▸ Records for the task
════════════════

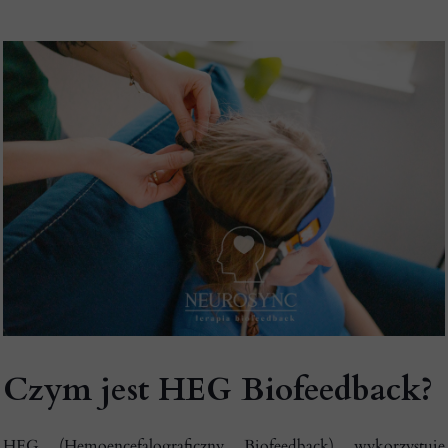
Czym jest HEG Biofeedback?
HEG (Hemoencefalograficzny Biofeedback) wykorzystuje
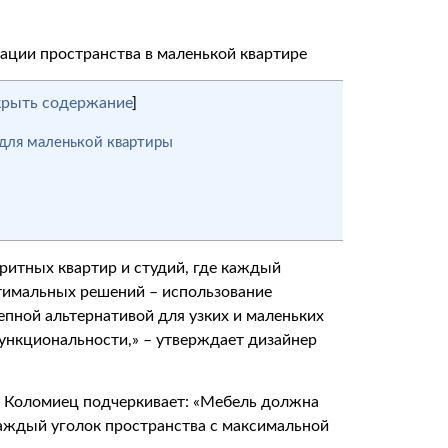
крыть содержание
]
для маленькой квартиры
ритных квартир и студий, где каждый
птимальных решений – использование
пной альтернативой для узких и маленьких
ункциональности,» – утверждает дизайнер
ан Коломиец подчеркивает: «Мебель должна
каждый уголок пространства с максимальной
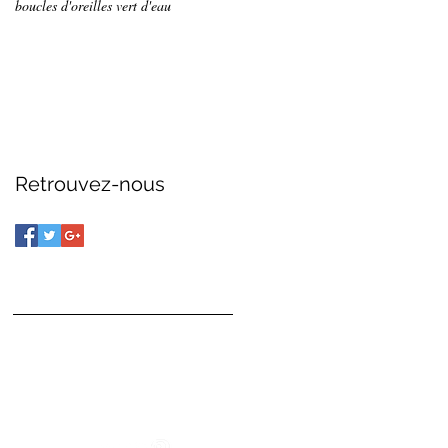
boucles d'oreilles vert d'eau
Retrouvez-nous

════════════════

▸ What this task involves
List all lines above in which the string "каждый" appears.

▸ Task answer
ритных квартир и студий, где каждый
каждый уголок пространства с максимальной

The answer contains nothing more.